Esto también aplica cuando un residente realice operaciones comerciales o financieras con: i) relacionados residentes; y, ii) personas físicas, jurídicas o entidades domiciliadas, constituidas o ubicadas en territorios con regímenes fiscales preferentes, de baja o nula tributación o paraísos fiscales, sean o no relacionados.
Respecto a este punto, existe una serie de obligaciones que deben cumplir los contribuyentes frente a la AT, incluyendo realizar un estudio de precio de transferencia para soportar los precios que han pactado con sus relacionados, el cual muchas veces es también cuestionado por parte de la AT; así que, aun cumpliendo con este requisito, no se mitiga por completo.
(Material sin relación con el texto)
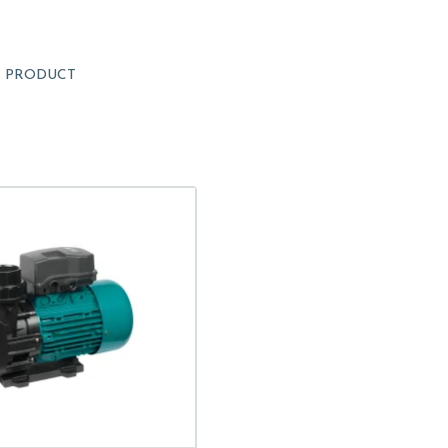
1
PRODUCT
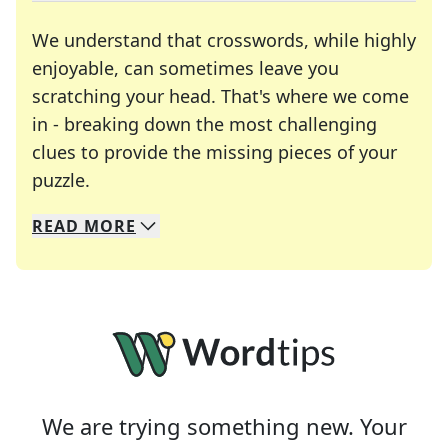
We understand that crosswords, while highly
enjoyable, can sometimes leave you
scratching your head. That's where we come
in - breaking down the most challenging
clues to provide the missing pieces of your
Crosswords are linguistic mazes that chal
puzzle.
READ
MORE
We specialize in solving many of your favorite 
Whether you're a daily crossword enthusiast or a
We are trying something new. Your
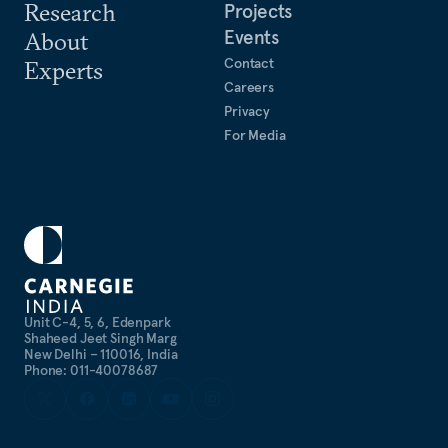
Research
Projects
Events
About
Contact
Experts
Careers
Privacy
For Media
Unit C-4, 5, 6, Edenpark
Shaheed Jeet Singh Marg
New Delhi – 110016, India
Phone: 011-40078687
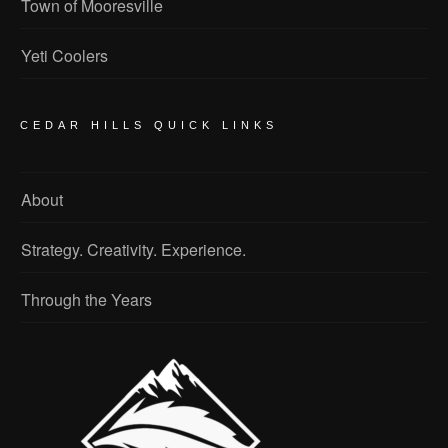
Town of Mooresville
Yeti Coolers
CEDAR HILLS QUICK LINKS
About
Strategy. Creativity. Experience.
Through the Years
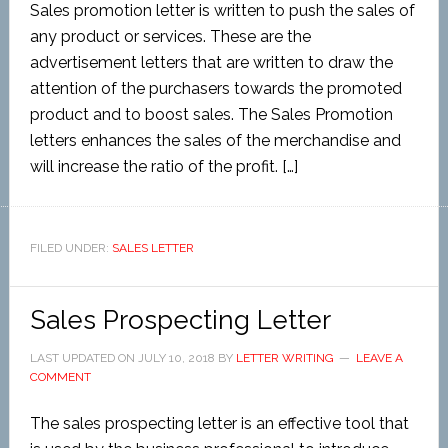
Sales promotion letter is written to push the sales of
any product or services. These are the
advertisement letters that are written to draw the
attention of the purchasers towards the promoted
product and to boost sales. The Sales Promotion
letters enhances the sales of the merchandise and
will increase the ratio of the profit. […]
FILED UNDER:
SALES LETTER
Sales Prospecting Letter
LAST UPDATED ON
JULY 10, 2018
BY
LETTER WRITING
LEAVE A
COMMENT
The sales prospecting letter is an effective tool that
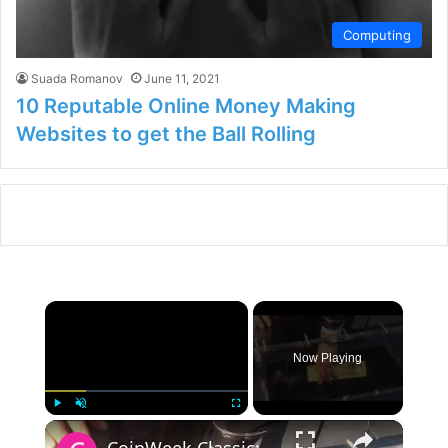
Computing
Suada Romanov
June 11, 2021
10 Reputable Online Money Making
Websites to get the Ball Rolling
×
Now Playing
×
Play
Unmute
Fullscreen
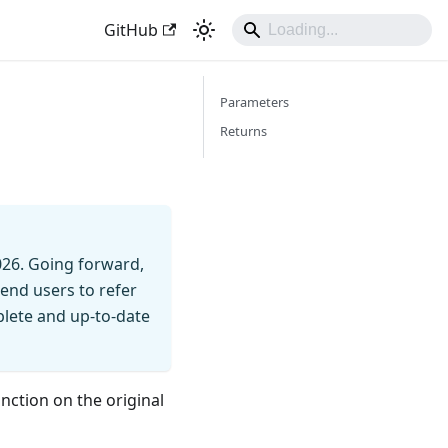
GitHub
Parameters
Returns
026. Going forward,
end users to refer
mplete and up-to-date
unction on the original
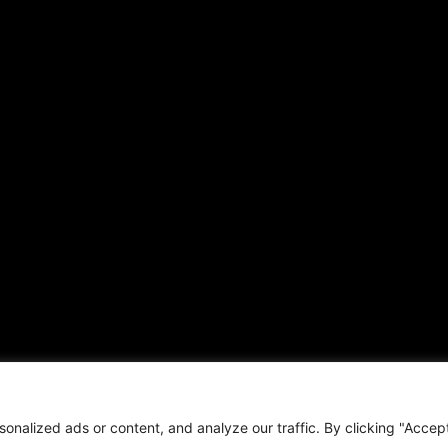
ARTICLES
CONNECT WITH US
Daily Updates
Contact
National
OTHER PUBLICATIONS
Local
Hispanic News
Opinion
Shirley Ann’s Flower Shop
Education
RS Deer Ranch
Business
EMAIL US
Sports
sales@aframnews.com
Lifestyle
news@aframnews.com
Events
prod@aframnews.com
Resources
t © 2026. African American News & Issues. All rights reserved.
Private Policy
|
Term
nalized ads or content, and analyze our traffic. By clicking "Accep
(v) Aplicarse las retenciones de impuestos (si aplica)
Finalmente, debe señalarse que en algunos casos, otra condición para la deducibilidad de un gasto es que se hayan aplicado las retenciones de impuesto aplicables a la transacción que dio origen al mismo. En ese orden, debe señalarse que, conforme a la legislación fiscal, en ningún caso será admisible la deducción de los pagos por concepto de intereses si previamente no se ha realizado la retención correspondiente (e.g., 10%).
Por su parte, en ningún caso se admitirá la deducción de los pagos por concepto de intereses, regalías o asistencia técnica entre partes relacionadas o sujetas a aplicación de reglas de precios de transferencia si no se han pagado las retenciones de ISR previstas en la ley.
Por otro lado, una normativa de la AT , condiciona la deducibilidad de un gasto para fines de ISR a las retenciones de Impuesto a la Transferencia de Bienes y Servicios (ITBIS) que en la misma se establecen.
Sin embargo, en la práctica, existen ciertas interpretaciones sobre estas retenciones y sobre cuándo el contribuyente tiene derecho a la deducción correspondiente, teniendo en cuenta que las regulaciones establecen generalmente que las retenciones se realizan cuando se paga o cuando se acreditan en cuenta y precisamente el término de “acreditación en cuenta” no está claramente definido por las regulaciones, lo que da pie a muchas impugnaciones de parte de la AT en este aspecto.
En definitiva, los puntos desglosados anteriormente sirven como punto de referencia o test a efectos de considerar si un gasto es deducible en el ISR, teniéndose en cuenta que existen ciertas deficiencias que tienen las regulaciones fiscales sobre la deducibilidad de algunos gastos, así como que existen algunos tipos de gastos que requieren de condiciones adicionales (e.g., la deducibilidad de gastos de intereses por financiamiento se encuentra sujeto a reglas adicionales para su deducibilidad, entre otras).
En línea con lo indicado anteriormente, en conclusión, los contribuyentes deben realizar una depuración previa o mantener controles sobre cuáles gastos registrados en la contabilidad deberían ser deducibles fiscalmente e incluso, en casos más complejos o sujetos a distintas interpretaciones, mantener evidencia de cómo se relacionó ese gasto al giro del negocio, pues también la falta de evidencia en ese sentido es una de las justificaciones más comunes para la AT mantener impugnaciones en sus fiscalizaciones.